Woke up to snow; the fifth time this year. This is the third storm in the last two weeks. We live very close to the ocean and we do not usually get much snow — often none at all for a couple of years. This year we are making up for it. This is our 5th “nor-easter” this year. A nor-easter is when a storm from the West Coast meets a storm coming up from the South. They usually meet over the mid and North East Coast. This year they met over Point Pleasant by the Sea. We are supposed to get another 14 inches before it ends late tomorrow night or Saturday morning.
I have dressed two of the elves, Kasi and Sparki. When I pose the head in a down position, I like the pose, but it makes it difficult for Jim to get decent photographs. We had to lie her down on her back to get a decent photo of her face. Kasi is a cute doll. I like her attitude.
They are dressed in blue, turquoise and purple. The fabrics I used are cotton Lycra and a new micro-fiber that looks and feels like light-weight ultra suede, but works up more like a felt. The dolls belong to my dear friend Carol and she provided the fabrics for their clothing. I have no idea what this fabric is actually called. She did not remember where she bought them. These are Carol’s colors. Just one look at her attire and her beautiful SoHo loft will convince anyone of this fact. They are gorgeous jewel tones.
It took five days to dress both of them. These dolls are a labor of love and are a gift to Carol. She and Ben are very generous to put up me and my friends when we need a bed in NYC for a doll event or a class.

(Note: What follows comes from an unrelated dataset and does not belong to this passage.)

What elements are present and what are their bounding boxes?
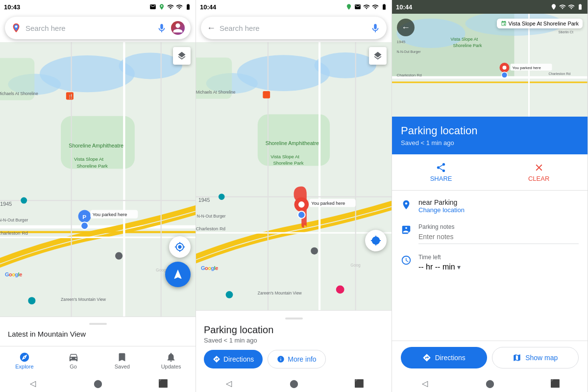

I do know that if I plan to sell these dolls at an affordable price I can’t afford to spend that much time making them. I can make two elf bodies, wigged in three and one half days. It took another five days to dress both of them, and neither one has a hat. They have pants, shirts, vests and shoes.
I can not sell them if I price them high enough to compensate myself for four to five days work each. I’m talking 10-hour days. But then again, it takes two weeks to make one of my large dolls from start to finish. Folks expect to pay far less for small dolls than for one three times larger. The collector does not understand that the smaller a doll is, the more difficult it is to make and dress.
Let me know your thoughts on pricing your dolls to sell.
I rarely do shows. I never have enough to fill a table. I sell only at ODACA Day, and to students when I teach. I have sold many through my website. “Michael Dances Spartacus” sold the day the Doll Art Quarterly issue in which he was shown, came out.
Boy, It’s snowing harder now. It is heavy and wet and the trees are gorgeous. That’s my two cents for today. I have six more little elves that don’t want to stay naked.